» **Work order**: In the listing beneath this line, copy exactly the lines starting with the one containing "every word of it." and going on through the one containing "Stop this pious act? Pious?".

» **Information given**:
'''
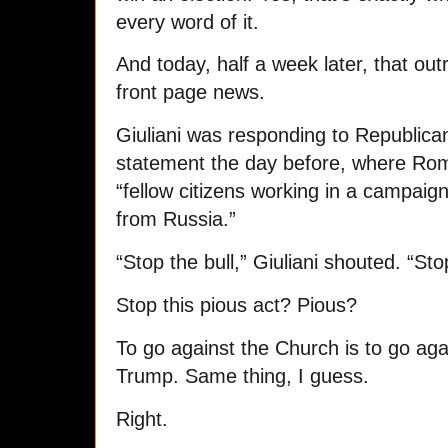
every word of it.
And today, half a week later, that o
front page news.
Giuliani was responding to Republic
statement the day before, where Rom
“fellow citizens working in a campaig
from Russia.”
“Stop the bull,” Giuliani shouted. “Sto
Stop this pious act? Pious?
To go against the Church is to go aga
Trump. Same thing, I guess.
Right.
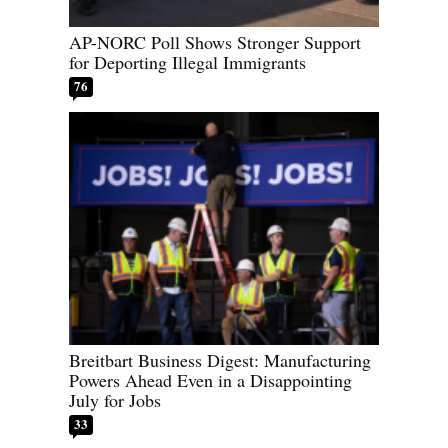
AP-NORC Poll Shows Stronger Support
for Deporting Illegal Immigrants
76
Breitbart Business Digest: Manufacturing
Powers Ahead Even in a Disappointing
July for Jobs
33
'''
'''
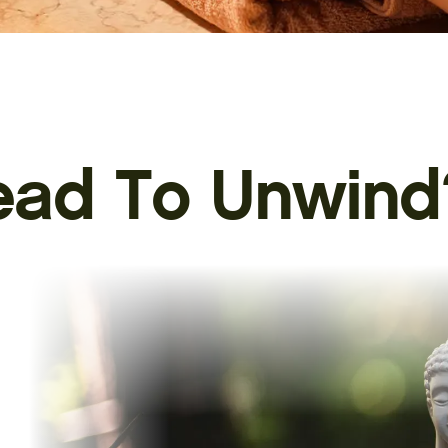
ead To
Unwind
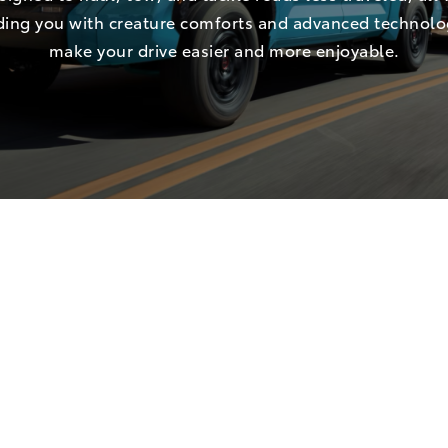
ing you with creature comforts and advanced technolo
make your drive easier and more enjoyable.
'''
» **Reply to the task**:
every word of it.
And today, half a week later, that o
front page news.
Giuliani was responding to Republic
statement the day before, where Rom
“fellow citizens working in a campaig
from Russia.”
“Stop the bull,” Giuliani shouted. “Sto
Stop this pious act? Pious?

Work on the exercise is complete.